For the Lactose Intolerant
Whether you’re intolerant, just sensitive, or excluding dairy for other reasons, you are depriving your body of many important vitamins it needs. The great news is that with all of the fortified dairy alternatives, conscious choices at the grocery store are all you need to stay healthy.
- Calcium: The main source of calcium in a balanced diet is dairy products. Many plant-source milks and juices are fortified with enough calcium to satisfy the daily requirements, but if these aren’t part of your diet, consider a calcium supplement for bone and teeth health, as well as muscle and heart health.

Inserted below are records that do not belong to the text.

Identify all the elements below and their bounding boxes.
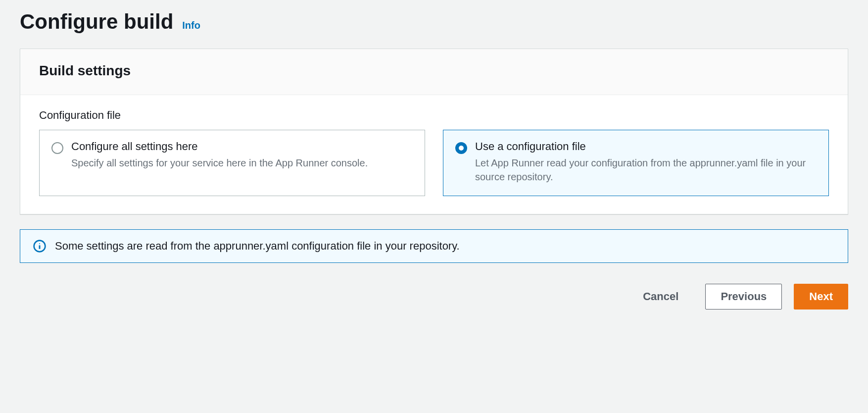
info-link[interactable]: Info: [182, 20, 200, 31]
previous-button[interactable]: Previous: [705, 284, 782, 310]
tile-title-configure-here: Configure all settings here: [71, 140, 413, 153]
tile-desc-configure-here: Specify all settings for your service he…: [71, 156, 413, 170]
page-title: Configure build: [20, 10, 173, 34]
cancel-button[interactable]: Cancel: [628, 284, 693, 309]
tile-title-use-config-file: Use a configuration file: [475, 140, 817, 153]
tile-desc-use-config-file: Let App Runner read your configuration f…: [475, 156, 817, 184]
next-button[interactable]: Next: [794, 284, 848, 310]
svg-point-1: [39, 243, 40, 244]
tile-use-config-file[interactable]: Use a configuration file Let App Runner …: [443, 130, 829, 196]
configuration-file-label: Configuration file: [39, 109, 829, 122]
info-alert: Some settings are read from the apprunne…: [20, 229, 848, 263]
panel-title: Build settings: [39, 63, 829, 79]
radio-configure-here[interactable]: [51, 142, 63, 154]
build-settings-panel: Build settings Configuration file Config…: [20, 49, 848, 214]
tile-configure-here[interactable]: Configure all settings here Specify all …: [39, 130, 425, 196]
wizard-button-row: Cancel Previous Next: [20, 284, 848, 310]
alert-text: Some settings are read from the apprunne…: [55, 240, 460, 253]
panel-header: Build settings: [20, 49, 848, 95]
panel-body: Configuration file Configure all setting…: [20, 95, 848, 214]
configuration-tile-row: Configure all settings here Specify all …: [39, 130, 829, 196]
info-icon: [33, 240, 46, 253]
radio-use-config-file[interactable]: [455, 142, 467, 154]
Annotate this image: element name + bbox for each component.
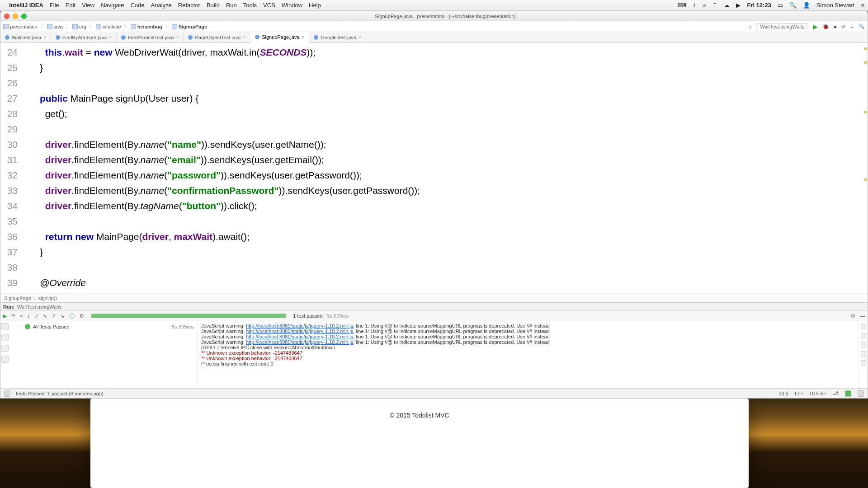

- Vitamin D: For dairy-free dieters, vitamin D is essential to your body because it helps you absorb all the calcium you’re already supplementing. Eggs, fish, and fortified cereals will all bring those vitamin D levels back to normal.
- Phosphorous: Phosphorous, most commonly found in dairy milk, regulates cell function in the body and is important for your bones and teeth. Red meat, poultry, and fish all provide enough phosphorous to meet the requirements.
What About a Catch-All Supplement?
If you’re accustomed to following a certian lifestyle, especially if that’s a busy lifestyle, taking the time to supplement your diet with various new pills and enriched foods might seem cumbersome. What’s the best way to ensure your body still gets the nutrients it needs? Take a daily multivitamin. Most multivitamins include all of the nutrients mentioned in this article, so it’s an easy way to make sure your body is getting all of the vitamins it needs, and still none of the dairy or gluten it doesn’t. Happy supplementing!